Thread: Next steps in debugging database storage problems?

Next steps in debugging database storage problems?

From

Jacob Bunk Nielsen

Date:

01 July 2014, 16:35:29

Hi

We have a PostgreSQL 9.3.4 running in an LXC container on Debian
Wheezy on a Linux 3.10.43 kernel on a Dell R620 server. Data are
stored on a XFS file system. We are seeing problems such as:

unexpected data beyond EOF in block 2 of relation base/805208133/1238511128

and

could not read block 5 in file "base/805208348/1259338118": read only 0 of 8192 bytes

This seems to occur every few days after the server has been up for
30-40 days. If we reboot the server it'll be another 30-40 days before
we see any problems again.

The server has been running fine on a Dell R710 for a long time, and was
upgraded to a Dell R620 last year, when the problems started. We have
tried switching to a different Dell R620, but that did not make a
difference. We've seen this with kernels 3.2, 3.4 and 3.10.

The two tables that run into these problems are very simple, but
rather busy. They are defined like:

CREATE TABLE jms_messages (
    messageid integer NOT NULL,
    destination text NOT NULL,
    txid integer,
    txop character(1),
    messageblob bytea
);

and

CREATE TABLE jms_transactions (
    txid integer
);

PostgreSQL does complain that it's likely due to a buggy kernel, but
then I would have expected to see problems with some of our other
machines running this kernel on similar hardware as well. We don't have
any systematic way of reproducing the problem at this point, except
leaving our database server running for a month and seeing it fail, so
I'm hoping that someone here can help me with some next steps in
debugging this.

We have multiple other PostgreSQL servers running in a similar setup
without causing any problems, but this server is probably the busiest of
our PostgreSQL servers.

I've tried writing a program to simulate a workload that resembles the
workload on the problematic tables, but I can't get that to fail. So
what should be my next step in debugging this?

Best regards

Jacob

Re: Next steps in debugging database storage problems?

From

Jacob Bunk Nielsen

Date:

03 July 2014, 11:26:16

Hi

Jacob Bunk Nielsen <jacob@bunk.cc> writes:

> We have a PostgreSQL 9.3.4 running in an LXC container on Debian
> Wheezy on a Linux 3.10.43 kernel on a Dell R620 server. Data are
> stored on a XFS file system. We are seeing problems such as:
>
> unexpected data beyond EOF in block 2 of relation base/805208133/1238511128
>
> and
>
> could not read block 5 in file "base/805208348/1259338118": read only
> 0 of 8192 bytes

We use streaming replication to a different server on different
hardware. That server had been up for 300+ days and just had an incident
of:

LOG:  consistent recovery state reached at 226/E7DE1680
WARNING:  page 0 of relation base/805208133/1274861078 does not exist
CONTEXT:  xlog redo insert: rel 1663/805208133/1274861078; tid 0/1
PANIC:  WAL contains references to invalid pages
LOG:  database system is ready to accept read only connections
CONTEXT:  xlog redo insert: rel 1663/805208133/1274861078; tid 0/1
LOG:  startup process (PID 2308) was terminated by signal 6: Aborted
LOG:  terminating any other active server processes

We've rebooted that server now and restarted the replication. We'll see
how it goes in a few hours.

I'm still very interested in hearing any hints you guys may have to how
I should debug these problems.

> I've tried writing a program to simulate a workload that resembles the
> workload on the problematic tables, but I can't get that to fail. So
> what should be my next step in debugging this?

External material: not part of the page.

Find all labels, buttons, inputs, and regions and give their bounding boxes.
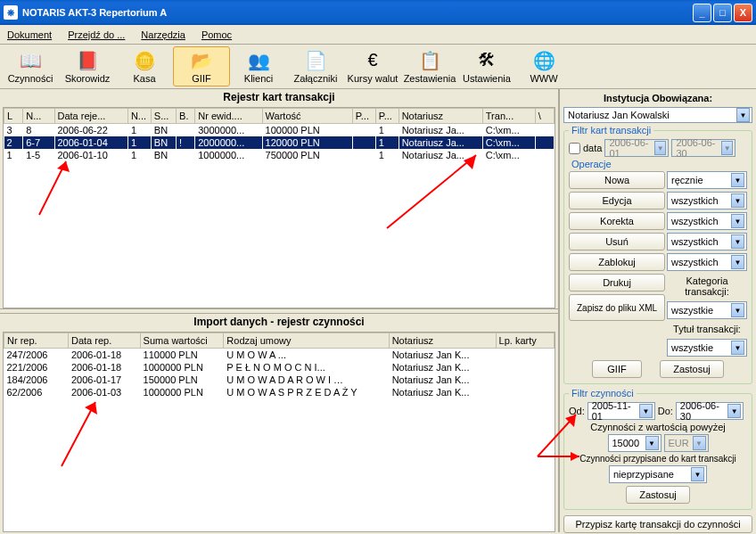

That program has been running for 24+ hours now, and everything just
works as expected, so still no luck in reproducing this problem.

Best regards

Jacob

P.S. Sorry about the double post with different subject - my initial
post was held up for several hours due to putting "Help" in the subject,
so I thought I had been discarded by a list admin.

Re: Next steps in debugging database storage problems?

From

Jacob Bunk Nielsen

Date:

15 August 2014, 10:23:35

Hi

On the 1st of July 2014 Jacob Bunk Nielsen <jacob@bunk.cc> wrote:

> We have a PostgreSQL 9.3.4 running in an LXC container on Debian
> Wheezy on a Linux 3.10.43 kernel on a Dell R620 server. Data are
> stored on a XFS file system. We are seeing problems such as:
>
> unexpected data beyond EOF in block 2 of relation base/805208133/1238511128
>
> and
>
> could not read block 5 in file "base/805208348/1259338118": read only
> 0 of 8192 bytes
>
> This seems to occur every few days after the server has been up for
> 30-40 days. If we reboot the server it'll be another 30-40 days before
> we see any problems again.
>
> The server has been running fine on a Dell R710 for a long time, and was
> upgraded to a Dell R620 last year, when the problems started. We have
> tried switching to a different Dell R620, but that did not make a
> difference. We've seen this with kernels 3.2, 3.4 and 3.10.

This time it took 45 days before this happened:

LOG:  unexpected EOF on standby connection
ERROR:  unexpected data beyond EOF in block 140 of relation base/805208885/805209852
HINT:  This has been seen to occur with buggy kernels; consider updating your system.

It always happens with small tables with lots of inserts and deletes.
From previous experience we know that it's now going to happen again in
a few days, so we'll probably try to schedule a reboot to give us
another 30-40 days.

Is anyone else seeing problems with PostgreSQL on XFS filesystems?

Any hints on how to debug what goes wrong here would be still be greatly
appreciated.

> We have multiple other PostgreSQL servers running in a similar setup
> without causing any problems, but this server is probably the busiest of
> our PostgreSQL servers.

This is still the case.

Best regards

Jacob

Re: Next steps in debugging database storage problems?

From

Terry Schmitt

Date:

15 August 2014, 20:01:19

I can't offer a whole lot of detail at this point, but I experienced a pretty bad caching issue about 2 years ago using XFS.

We were migrating a 1TB+ Oracle database to EDB's Advanced server 9.1 (Close enough for this discussion). I normally use ext4, but decided to try XFS for this build-out.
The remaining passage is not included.